I spent the last few days of February in the UK. I met with the editor of my book in Oxford and spent a few hours discussing all the questions I had (or have). I will never forget the weather because it felt like summer as I explored the famous botanical garden wearing a T-shirt.
Rodet and I went to Cuba for another expedition and adventure. The trip was marred by travel problems, grounded flights, and rental car trouble. But nonetheless we collected fishes from many localities. It was an amazing trip!
Later in January I spent a few days in Potsdam again to work on a proposal.

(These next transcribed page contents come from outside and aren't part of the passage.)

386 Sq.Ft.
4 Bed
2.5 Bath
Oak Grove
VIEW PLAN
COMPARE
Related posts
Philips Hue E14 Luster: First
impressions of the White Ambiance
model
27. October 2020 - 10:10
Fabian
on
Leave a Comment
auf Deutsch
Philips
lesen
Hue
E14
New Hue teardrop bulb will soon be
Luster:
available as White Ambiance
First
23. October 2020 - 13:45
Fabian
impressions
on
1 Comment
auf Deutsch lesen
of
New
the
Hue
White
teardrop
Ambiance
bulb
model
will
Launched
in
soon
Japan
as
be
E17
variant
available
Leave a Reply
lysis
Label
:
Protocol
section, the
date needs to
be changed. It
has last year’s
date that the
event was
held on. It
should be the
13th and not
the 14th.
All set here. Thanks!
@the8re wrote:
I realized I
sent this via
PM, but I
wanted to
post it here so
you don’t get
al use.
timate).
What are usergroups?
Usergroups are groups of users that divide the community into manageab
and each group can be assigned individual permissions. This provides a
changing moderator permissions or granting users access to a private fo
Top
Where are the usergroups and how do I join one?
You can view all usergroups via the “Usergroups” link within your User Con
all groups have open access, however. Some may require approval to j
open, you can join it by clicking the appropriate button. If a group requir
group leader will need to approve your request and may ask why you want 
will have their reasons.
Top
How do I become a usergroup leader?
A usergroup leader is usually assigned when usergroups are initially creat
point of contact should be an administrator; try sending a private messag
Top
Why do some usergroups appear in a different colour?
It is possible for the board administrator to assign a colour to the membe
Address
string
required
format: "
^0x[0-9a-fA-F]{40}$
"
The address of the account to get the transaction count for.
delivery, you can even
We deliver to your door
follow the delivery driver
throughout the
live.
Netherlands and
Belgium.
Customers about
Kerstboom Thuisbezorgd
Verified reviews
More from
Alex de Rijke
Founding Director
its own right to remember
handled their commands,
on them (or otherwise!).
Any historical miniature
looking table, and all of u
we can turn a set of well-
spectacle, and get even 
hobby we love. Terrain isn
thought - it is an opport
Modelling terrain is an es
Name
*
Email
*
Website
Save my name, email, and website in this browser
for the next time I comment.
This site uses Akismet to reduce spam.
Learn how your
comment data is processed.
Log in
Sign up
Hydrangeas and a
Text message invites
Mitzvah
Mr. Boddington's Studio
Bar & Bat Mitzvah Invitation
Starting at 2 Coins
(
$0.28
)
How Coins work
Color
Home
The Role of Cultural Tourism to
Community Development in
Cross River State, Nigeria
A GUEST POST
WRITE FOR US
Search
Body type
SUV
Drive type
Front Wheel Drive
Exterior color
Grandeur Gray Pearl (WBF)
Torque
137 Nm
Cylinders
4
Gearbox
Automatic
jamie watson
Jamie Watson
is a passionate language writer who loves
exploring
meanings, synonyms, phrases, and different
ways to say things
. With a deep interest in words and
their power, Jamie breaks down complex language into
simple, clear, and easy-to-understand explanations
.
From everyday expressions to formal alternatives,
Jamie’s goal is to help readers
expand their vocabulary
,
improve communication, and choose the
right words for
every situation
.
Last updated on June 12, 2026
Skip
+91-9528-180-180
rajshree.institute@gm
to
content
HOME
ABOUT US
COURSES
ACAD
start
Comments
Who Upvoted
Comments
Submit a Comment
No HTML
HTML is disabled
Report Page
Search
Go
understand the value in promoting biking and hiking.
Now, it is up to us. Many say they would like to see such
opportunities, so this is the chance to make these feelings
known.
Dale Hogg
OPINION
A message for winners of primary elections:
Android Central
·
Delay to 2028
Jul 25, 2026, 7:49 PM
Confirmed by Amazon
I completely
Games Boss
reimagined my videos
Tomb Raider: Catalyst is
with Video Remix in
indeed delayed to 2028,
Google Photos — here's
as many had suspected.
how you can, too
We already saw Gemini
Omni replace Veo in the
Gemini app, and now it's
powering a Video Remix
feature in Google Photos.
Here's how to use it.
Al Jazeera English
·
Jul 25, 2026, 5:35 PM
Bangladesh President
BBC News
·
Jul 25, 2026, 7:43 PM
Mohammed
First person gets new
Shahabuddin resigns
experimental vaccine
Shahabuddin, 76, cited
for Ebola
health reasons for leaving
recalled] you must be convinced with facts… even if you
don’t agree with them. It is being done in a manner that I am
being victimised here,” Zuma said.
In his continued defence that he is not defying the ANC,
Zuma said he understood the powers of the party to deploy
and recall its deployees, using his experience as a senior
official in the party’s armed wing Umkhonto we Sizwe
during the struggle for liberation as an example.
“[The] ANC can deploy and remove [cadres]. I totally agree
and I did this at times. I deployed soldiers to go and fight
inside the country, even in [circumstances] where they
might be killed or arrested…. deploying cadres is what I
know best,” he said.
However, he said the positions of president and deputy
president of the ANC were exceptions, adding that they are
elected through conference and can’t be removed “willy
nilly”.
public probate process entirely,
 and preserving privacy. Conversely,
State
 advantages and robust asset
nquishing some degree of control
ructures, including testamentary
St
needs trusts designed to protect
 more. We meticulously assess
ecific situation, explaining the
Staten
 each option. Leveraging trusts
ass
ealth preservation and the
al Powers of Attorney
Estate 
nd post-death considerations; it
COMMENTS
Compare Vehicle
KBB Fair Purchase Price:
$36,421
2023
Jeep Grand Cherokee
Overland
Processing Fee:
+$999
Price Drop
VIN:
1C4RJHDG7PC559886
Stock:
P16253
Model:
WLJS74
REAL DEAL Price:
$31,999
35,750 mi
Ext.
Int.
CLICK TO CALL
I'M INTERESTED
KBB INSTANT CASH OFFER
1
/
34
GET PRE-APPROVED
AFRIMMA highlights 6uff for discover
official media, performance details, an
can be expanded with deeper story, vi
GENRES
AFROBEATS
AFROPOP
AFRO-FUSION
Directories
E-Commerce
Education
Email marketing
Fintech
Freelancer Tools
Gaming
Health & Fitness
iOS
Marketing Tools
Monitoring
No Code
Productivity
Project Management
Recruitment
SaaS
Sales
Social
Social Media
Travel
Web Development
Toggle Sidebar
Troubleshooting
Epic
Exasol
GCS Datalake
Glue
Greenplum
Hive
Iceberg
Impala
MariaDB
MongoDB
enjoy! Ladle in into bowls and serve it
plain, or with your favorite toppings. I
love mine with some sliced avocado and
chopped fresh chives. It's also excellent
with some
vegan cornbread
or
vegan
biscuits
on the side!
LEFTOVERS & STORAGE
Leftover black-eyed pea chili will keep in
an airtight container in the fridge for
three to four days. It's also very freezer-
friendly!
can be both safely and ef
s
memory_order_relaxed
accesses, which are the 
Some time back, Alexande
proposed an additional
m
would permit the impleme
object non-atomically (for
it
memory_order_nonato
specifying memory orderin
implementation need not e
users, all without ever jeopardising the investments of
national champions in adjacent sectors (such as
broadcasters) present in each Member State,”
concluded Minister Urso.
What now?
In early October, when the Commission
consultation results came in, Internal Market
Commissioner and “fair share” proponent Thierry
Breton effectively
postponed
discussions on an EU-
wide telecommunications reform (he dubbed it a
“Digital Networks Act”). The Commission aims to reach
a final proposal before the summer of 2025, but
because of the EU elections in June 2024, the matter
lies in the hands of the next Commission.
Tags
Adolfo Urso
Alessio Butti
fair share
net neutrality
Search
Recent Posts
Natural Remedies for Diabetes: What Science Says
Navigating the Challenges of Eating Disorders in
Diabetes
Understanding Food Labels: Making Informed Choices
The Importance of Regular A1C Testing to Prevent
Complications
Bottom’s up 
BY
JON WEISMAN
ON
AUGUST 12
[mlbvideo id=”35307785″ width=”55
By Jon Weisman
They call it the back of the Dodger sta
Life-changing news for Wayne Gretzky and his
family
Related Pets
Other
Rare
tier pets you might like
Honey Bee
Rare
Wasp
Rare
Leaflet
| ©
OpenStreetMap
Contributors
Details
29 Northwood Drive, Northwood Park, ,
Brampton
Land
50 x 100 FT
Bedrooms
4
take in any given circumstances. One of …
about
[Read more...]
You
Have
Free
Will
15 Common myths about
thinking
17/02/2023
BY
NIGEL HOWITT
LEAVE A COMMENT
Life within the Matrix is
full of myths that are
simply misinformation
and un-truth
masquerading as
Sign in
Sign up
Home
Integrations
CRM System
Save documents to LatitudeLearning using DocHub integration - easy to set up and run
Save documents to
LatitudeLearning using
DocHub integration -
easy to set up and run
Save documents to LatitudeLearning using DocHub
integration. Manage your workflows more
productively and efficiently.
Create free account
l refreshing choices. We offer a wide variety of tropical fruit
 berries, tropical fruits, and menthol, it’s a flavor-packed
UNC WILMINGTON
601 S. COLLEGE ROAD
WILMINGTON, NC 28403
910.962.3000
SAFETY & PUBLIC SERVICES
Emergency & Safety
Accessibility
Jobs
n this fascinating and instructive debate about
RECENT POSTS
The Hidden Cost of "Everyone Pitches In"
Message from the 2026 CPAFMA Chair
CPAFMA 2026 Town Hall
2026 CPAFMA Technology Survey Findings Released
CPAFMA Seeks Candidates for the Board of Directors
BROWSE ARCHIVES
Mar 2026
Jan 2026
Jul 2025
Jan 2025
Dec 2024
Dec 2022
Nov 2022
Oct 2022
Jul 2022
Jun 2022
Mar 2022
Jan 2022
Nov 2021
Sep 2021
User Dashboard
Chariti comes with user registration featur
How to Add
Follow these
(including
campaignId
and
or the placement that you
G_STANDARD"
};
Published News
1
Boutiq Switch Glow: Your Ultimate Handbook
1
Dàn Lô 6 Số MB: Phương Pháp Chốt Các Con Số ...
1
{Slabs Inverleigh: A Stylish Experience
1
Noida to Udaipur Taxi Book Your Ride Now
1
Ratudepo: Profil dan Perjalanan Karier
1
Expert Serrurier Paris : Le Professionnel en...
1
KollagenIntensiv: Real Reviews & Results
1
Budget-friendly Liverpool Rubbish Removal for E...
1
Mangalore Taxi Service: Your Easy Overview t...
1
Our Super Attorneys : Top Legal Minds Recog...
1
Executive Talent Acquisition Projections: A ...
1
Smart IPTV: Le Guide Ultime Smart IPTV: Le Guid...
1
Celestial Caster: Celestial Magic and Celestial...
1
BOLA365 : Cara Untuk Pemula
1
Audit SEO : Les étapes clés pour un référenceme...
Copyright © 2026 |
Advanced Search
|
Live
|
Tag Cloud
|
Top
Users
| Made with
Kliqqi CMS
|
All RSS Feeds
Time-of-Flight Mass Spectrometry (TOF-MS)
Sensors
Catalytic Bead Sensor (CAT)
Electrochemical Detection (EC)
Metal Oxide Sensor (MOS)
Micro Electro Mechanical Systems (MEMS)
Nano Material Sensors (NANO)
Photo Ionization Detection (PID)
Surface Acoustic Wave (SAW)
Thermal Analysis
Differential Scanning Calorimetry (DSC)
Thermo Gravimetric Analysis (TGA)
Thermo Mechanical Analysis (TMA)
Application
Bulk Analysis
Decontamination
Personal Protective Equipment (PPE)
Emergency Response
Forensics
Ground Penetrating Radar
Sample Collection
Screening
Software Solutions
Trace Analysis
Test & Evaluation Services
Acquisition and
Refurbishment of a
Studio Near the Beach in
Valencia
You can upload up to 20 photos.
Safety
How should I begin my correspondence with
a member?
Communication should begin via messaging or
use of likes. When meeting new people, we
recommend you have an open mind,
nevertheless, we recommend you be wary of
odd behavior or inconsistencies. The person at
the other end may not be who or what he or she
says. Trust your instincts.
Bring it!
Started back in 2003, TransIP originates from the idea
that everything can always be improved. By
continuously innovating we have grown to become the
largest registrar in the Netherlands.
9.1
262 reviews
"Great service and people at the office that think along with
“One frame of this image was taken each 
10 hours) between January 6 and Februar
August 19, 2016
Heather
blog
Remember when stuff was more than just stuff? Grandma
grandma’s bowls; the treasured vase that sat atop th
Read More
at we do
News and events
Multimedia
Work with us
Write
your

Not far away from Kiel and also pretty close to the small town where I was born is a lovely small village named Plön. It is home to a nice little federal research Institute, the Max-Planck-Institute for Evolutionary Biology (http://www.evolbio.mpg.de/2169/en) I think it is a little bit of a misnomer, as all biology is Evolutionary biology, but the focus of this Institute is on hardcore evolution. The Institute hosted a wonderful small conference on the Extended Evolutionary Synthesis. Friend or critic of the idea, it is something that is discussed widely in the community.
Thanks to delightful hosts and a great, friendly atmosphere we all had a good time!